Records contained in a dataset:
##########
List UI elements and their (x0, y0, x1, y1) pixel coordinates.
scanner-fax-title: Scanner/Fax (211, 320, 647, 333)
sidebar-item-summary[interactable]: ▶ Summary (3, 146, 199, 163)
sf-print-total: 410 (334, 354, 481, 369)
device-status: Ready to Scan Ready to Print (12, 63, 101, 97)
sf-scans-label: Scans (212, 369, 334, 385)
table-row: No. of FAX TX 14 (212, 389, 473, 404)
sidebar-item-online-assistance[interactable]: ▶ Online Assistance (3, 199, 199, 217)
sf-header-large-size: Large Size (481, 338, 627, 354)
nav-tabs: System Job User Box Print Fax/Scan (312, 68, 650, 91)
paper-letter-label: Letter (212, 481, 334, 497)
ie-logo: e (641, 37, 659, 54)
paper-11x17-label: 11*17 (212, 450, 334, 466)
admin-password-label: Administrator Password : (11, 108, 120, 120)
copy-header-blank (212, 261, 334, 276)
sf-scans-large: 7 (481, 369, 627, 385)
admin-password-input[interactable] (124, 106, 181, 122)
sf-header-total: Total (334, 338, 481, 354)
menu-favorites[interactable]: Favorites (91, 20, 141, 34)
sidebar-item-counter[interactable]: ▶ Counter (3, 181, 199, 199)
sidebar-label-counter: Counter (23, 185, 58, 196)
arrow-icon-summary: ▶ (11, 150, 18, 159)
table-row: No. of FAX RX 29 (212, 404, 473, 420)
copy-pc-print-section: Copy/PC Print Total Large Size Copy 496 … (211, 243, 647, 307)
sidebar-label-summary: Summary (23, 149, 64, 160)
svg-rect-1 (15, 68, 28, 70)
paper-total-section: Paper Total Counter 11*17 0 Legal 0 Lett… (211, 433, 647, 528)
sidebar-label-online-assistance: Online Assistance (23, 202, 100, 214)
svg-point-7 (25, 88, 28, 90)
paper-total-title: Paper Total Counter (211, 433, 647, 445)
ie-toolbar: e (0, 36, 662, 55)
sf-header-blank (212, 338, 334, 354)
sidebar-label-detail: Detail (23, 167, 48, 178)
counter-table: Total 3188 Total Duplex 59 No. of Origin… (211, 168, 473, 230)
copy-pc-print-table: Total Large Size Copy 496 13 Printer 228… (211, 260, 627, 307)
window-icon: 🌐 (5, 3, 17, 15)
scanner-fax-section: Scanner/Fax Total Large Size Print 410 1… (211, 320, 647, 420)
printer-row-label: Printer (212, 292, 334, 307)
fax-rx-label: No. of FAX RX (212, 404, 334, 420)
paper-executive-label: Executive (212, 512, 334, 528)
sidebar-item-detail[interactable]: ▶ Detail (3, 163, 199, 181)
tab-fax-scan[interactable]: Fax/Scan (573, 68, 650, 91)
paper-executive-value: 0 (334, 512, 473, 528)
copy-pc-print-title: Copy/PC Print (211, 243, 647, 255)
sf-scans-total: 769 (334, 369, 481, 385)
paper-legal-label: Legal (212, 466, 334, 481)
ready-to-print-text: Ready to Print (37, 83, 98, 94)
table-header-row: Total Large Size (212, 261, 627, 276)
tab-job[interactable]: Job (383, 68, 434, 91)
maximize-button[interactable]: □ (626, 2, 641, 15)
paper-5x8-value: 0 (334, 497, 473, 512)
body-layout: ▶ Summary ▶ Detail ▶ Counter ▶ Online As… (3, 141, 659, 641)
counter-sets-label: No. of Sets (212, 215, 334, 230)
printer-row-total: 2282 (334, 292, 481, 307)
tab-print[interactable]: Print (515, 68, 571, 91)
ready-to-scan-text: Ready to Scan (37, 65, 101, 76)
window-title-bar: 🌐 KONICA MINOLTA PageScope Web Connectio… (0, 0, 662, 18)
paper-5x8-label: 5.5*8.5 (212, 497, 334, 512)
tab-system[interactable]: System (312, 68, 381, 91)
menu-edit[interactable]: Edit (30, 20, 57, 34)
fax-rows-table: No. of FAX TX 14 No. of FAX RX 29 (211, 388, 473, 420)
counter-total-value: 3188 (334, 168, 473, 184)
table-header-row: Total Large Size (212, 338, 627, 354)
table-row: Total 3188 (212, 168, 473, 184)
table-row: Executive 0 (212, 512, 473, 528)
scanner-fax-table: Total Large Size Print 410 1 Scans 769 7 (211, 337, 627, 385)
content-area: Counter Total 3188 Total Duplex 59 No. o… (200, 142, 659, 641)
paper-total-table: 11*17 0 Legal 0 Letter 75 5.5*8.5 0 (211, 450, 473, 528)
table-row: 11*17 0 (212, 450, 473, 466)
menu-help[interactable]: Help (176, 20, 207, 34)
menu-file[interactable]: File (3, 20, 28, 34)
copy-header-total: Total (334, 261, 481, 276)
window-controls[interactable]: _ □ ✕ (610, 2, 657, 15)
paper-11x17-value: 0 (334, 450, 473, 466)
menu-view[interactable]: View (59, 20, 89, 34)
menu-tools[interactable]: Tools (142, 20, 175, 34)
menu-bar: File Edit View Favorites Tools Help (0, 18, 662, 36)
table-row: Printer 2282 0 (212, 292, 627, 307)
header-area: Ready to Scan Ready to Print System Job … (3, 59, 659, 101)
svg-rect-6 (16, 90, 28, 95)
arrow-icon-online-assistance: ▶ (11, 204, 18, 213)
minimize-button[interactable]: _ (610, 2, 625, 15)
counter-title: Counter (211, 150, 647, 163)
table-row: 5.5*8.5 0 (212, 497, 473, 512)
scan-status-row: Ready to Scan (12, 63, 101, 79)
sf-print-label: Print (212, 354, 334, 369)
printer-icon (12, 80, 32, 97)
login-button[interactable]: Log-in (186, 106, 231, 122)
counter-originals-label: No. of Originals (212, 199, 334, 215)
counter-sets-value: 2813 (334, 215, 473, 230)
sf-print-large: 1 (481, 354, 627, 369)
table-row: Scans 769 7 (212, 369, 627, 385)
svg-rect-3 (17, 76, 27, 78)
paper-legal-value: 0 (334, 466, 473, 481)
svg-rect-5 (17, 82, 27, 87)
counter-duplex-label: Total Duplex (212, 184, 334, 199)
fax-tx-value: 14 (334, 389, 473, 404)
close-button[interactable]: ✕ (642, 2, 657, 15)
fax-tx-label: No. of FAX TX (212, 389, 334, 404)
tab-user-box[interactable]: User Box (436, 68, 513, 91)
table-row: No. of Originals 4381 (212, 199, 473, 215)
##########
# [Task goal]
Write out the entries verbatim, all of them.

# [Response]
List UI elements and their (x0, y0, x1, y1) pixel coordinates.
scanner-fax-title: Scanner/Fax (211, 320, 647, 333)
sidebar-item-summary[interactable]: ▶ Summary (3, 146, 199, 163)
sf-print-total: 410 (334, 354, 481, 369)
device-status: Ready to Scan Ready to Print (12, 63, 101, 97)
sf-scans-label: Scans (212, 369, 334, 385)
table-row: No. of FAX TX 14 (212, 389, 473, 404)
sidebar-item-online-assistance[interactable]: ▶ Online Assistance (3, 199, 199, 217)
sf-header-large-size: Large Size (481, 338, 627, 354)
nav-tabs: System Job User Box Print Fax/Scan (312, 68, 650, 91)
paper-letter-label: Letter (212, 481, 334, 497)
ie-logo: e (641, 37, 659, 54)
paper-11x17-label: 11*17 (212, 450, 334, 466)
admin-password-label: Administrator Password : (11, 108, 120, 120)
copy-header-blank (212, 261, 334, 276)
sf-scans-large: 7 (481, 369, 627, 385)
admin-password-input[interactable] (124, 106, 181, 122)
sf-header-total: Total (334, 338, 481, 354)
menu-favorites[interactable]: Favorites (91, 20, 141, 34)
sidebar-item-counter[interactable]: ▶ Counter (3, 181, 199, 199)
sidebar-label-counter: Counter (23, 185, 58, 196)
arrow-icon-summary: ▶ (11, 150, 18, 159)
table-row: No. of FAX RX 29 (212, 404, 473, 420)
copy-pc-print-section: Copy/PC Print Total Large Size Copy 496 … (211, 243, 647, 307)
sidebar-label-summary: Summary (23, 149, 64, 160)
svg-rect-1 (15, 68, 28, 70)
paper-total-section: Paper Total Counter 11*17 0 Legal 0 Lett… (211, 433, 647, 528)
sidebar-label-online-assistance: Online Assistance (23, 202, 100, 214)
svg-point-7 (25, 88, 28, 90)
paper-total-title: Paper Total Counter (211, 433, 647, 445)
ie-toolbar: e (0, 36, 662, 55)
sf-header-blank (212, 338, 334, 354)
sidebar-label-detail: Detail (23, 167, 48, 178)
counter-table: Total 3188 Total Duplex 59 No. of Origin… (211, 168, 473, 230)
copy-pc-print-table: Total Large Size Copy 496 13 Printer 228… (211, 260, 627, 307)
window-icon: 🌐 (5, 3, 17, 15)
scanner-fax-section: Scanner/Fax Total Large Size Print 410 1… (211, 320, 647, 420)
printer-row-label: Printer (212, 292, 334, 307)
fax-rx-label: No. of FAX RX (212, 404, 334, 420)
paper-executive-label: Executive (212, 512, 334, 528)
sidebar-item-detail[interactable]: ▶ Detail (3, 163, 199, 181)
tab-fax-scan[interactable]: Fax/Scan (573, 68, 650, 91)
paper-executive-value: 0 (334, 512, 473, 528)
copy-pc-print-title: Copy/PC Print (211, 243, 647, 255)
sf-scans-total: 769 (334, 369, 481, 385)
paper-legal-label: Legal (212, 466, 334, 481)
ready-to-print-text: Ready to Print (37, 83, 98, 94)
table-header-row: Total Large Size (212, 261, 627, 276)
tab-job[interactable]: Job (383, 68, 434, 91)
maximize-button[interactable]: □ (626, 2, 641, 15)
paper-5x8-value: 0 (334, 497, 473, 512)
body-layout: ▶ Summary ▶ Detail ▶ Counter ▶ Online As… (3, 141, 659, 641)
counter-sets-label: No. of Sets (212, 215, 334, 230)
printer-row-total: 2282 (334, 292, 481, 307)
tab-print[interactable]: Print (515, 68, 571, 91)
ready-to-scan-text: Ready to Scan (37, 65, 101, 76)
window-title-bar: 🌐 KONICA MINOLTA PageScope Web Connectio… (0, 0, 662, 18)
paper-5x8-label: 5.5*8.5 (212, 497, 334, 512)
tab-system[interactable]: System (312, 68, 381, 91)
menu-edit[interactable]: Edit (30, 20, 57, 34)
fax-rows-table: No. of FAX TX 14 No. of FAX RX 29 (211, 388, 473, 420)
counter-total-value: 3188 (334, 168, 473, 184)
table-header-row: Total Large Size (212, 338, 627, 354)
table-row: Total 3188 (212, 168, 473, 184)
table-row: Executive 0 (212, 512, 473, 528)
scanner-fax-table: Total Large Size Print 410 1 Scans 769 7 (211, 337, 627, 385)
content-area: Counter Total 3188 Total Duplex 59 No. o… (200, 142, 659, 641)
paper-total-table: 11*17 0 Legal 0 Letter 75 5.5*8.5 0 (211, 450, 473, 528)
table-row: 11*17 0 (212, 450, 473, 466)
menu-help[interactable]: Help (176, 20, 207, 34)
menu-file[interactable]: File (3, 20, 28, 34)
copy-header-total: Total (334, 261, 481, 276)
window-controls[interactable]: _ □ ✕ (610, 2, 657, 15)
paper-11x17-value: 0 (334, 450, 473, 466)
menu-view[interactable]: View (59, 20, 89, 34)
menu-tools[interactable]: Tools (142, 20, 175, 34)
menu-bar: File Edit View Favorites Tools Help (0, 18, 662, 36)
table-row: Printer 2282 0 (212, 292, 627, 307)
header-area: Ready to Scan Ready to Print System Job … (3, 59, 659, 101)
svg-rect-6 (16, 90, 28, 95)
arrow-icon-online-assistance: ▶ (11, 204, 18, 213)
minimize-button[interactable]: _ (610, 2, 625, 15)
counter-title: Counter (211, 150, 647, 163)
table-row: 5.5*8.5 0 (212, 497, 473, 512)
scan-status-row: Ready to Scan (12, 63, 101, 79)
sf-print-label: Print (212, 354, 334, 369)
printer-icon (12, 80, 32, 97)
login-button[interactable]: Log-in (186, 106, 231, 122)
counter-originals-label: No. of Originals (212, 199, 334, 215)
counter-sets-value: 2813 (334, 215, 473, 230)
sf-print-large: 1 (481, 354, 627, 369)
table-row: Scans 769 7 (212, 369, 627, 385)
svg-rect-3 (17, 76, 27, 78)
paper-legal-value: 0 (334, 466, 473, 481)
svg-rect-5 (17, 82, 27, 87)
counter-duplex-label: Total Duplex (212, 184, 334, 199)
fax-tx-value: 14 (334, 389, 473, 404)
close-button[interactable]: ✕ (642, 2, 657, 15)
fax-tx-label: No. of FAX TX (212, 389, 334, 404)
tab-user-box[interactable]: User Box (436, 68, 513, 91)
table-row: No. of Originals 4381 (212, 199, 473, 215)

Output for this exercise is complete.